To start, political advertising seems to be ineffective because many people have already made up their minds. As a result of confirmation bias, once a mind is set any new information will be viewed in relation to preserving previous thoughts. As George Washington political scientist John Sides told NPR, “When voters are confronted with inconvenient facts, it is oftentimes difficult to persuade them that those facts are, in fact, facts. When supporters of President Obama see negative information about Obama, they don’t think it is true. To the extent it is true, they find ways to explain it or rationalize it — they discount it.”

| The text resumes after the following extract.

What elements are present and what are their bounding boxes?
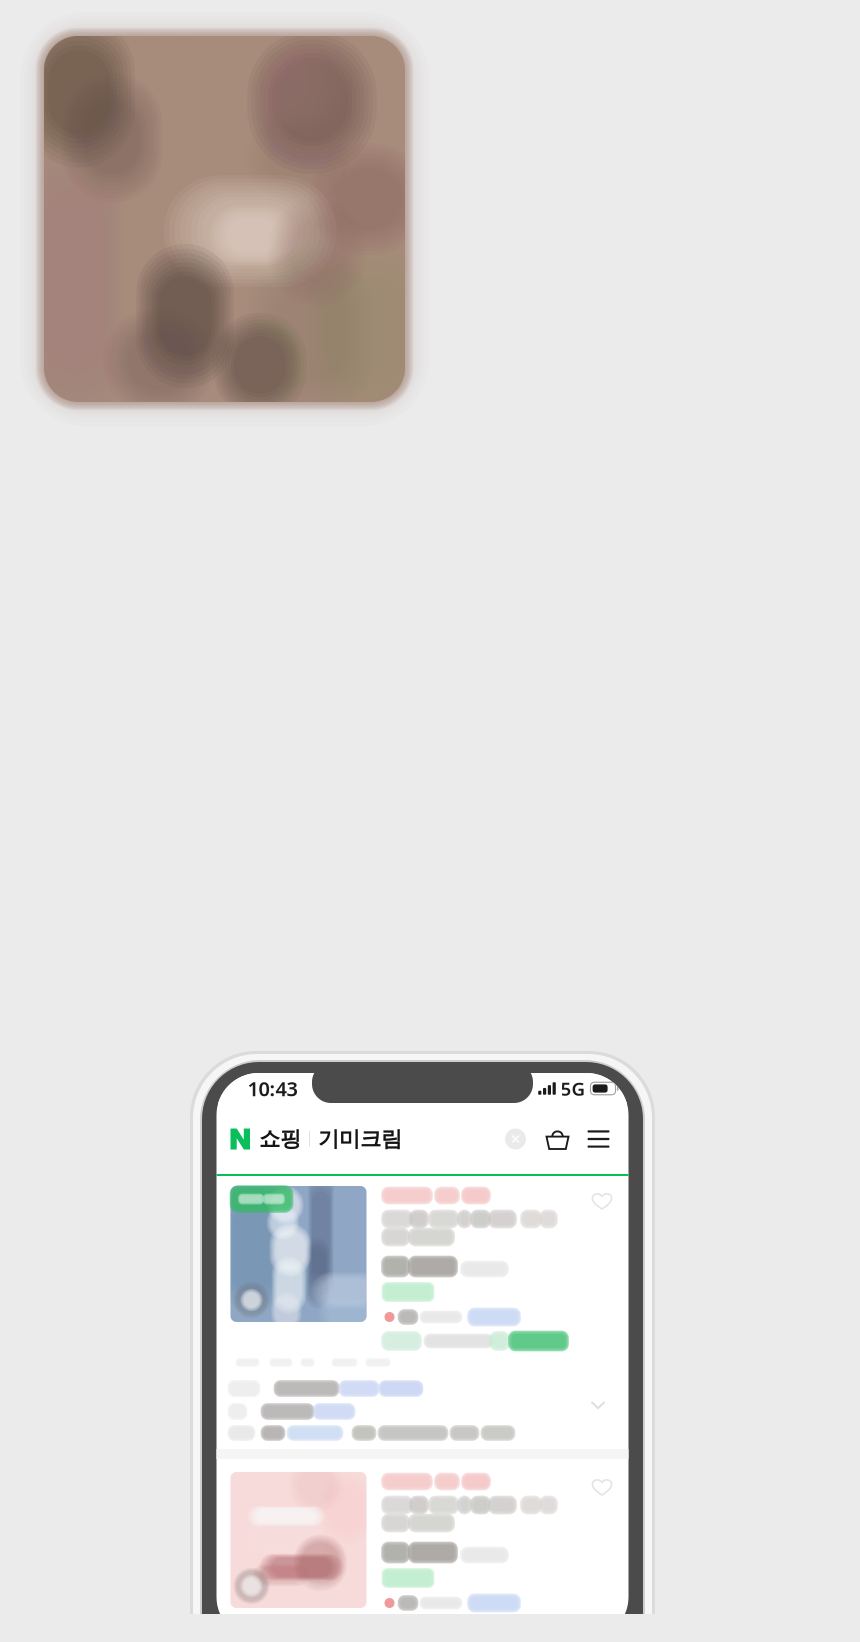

Since most of the viewers are already committed to a party or candidate, there are very few people out there whose minds can be changed. But, Rolling Stone’s basic position is that this small number of people is large enough to sway our elections and thus justifies the large ad spends. However, the data doesn’t fully support that conclusion. In fact, the person or campaign launching an attack ad often loses support, and the best research in negative ads’ favor suggests that they are most effective when shown sparsely.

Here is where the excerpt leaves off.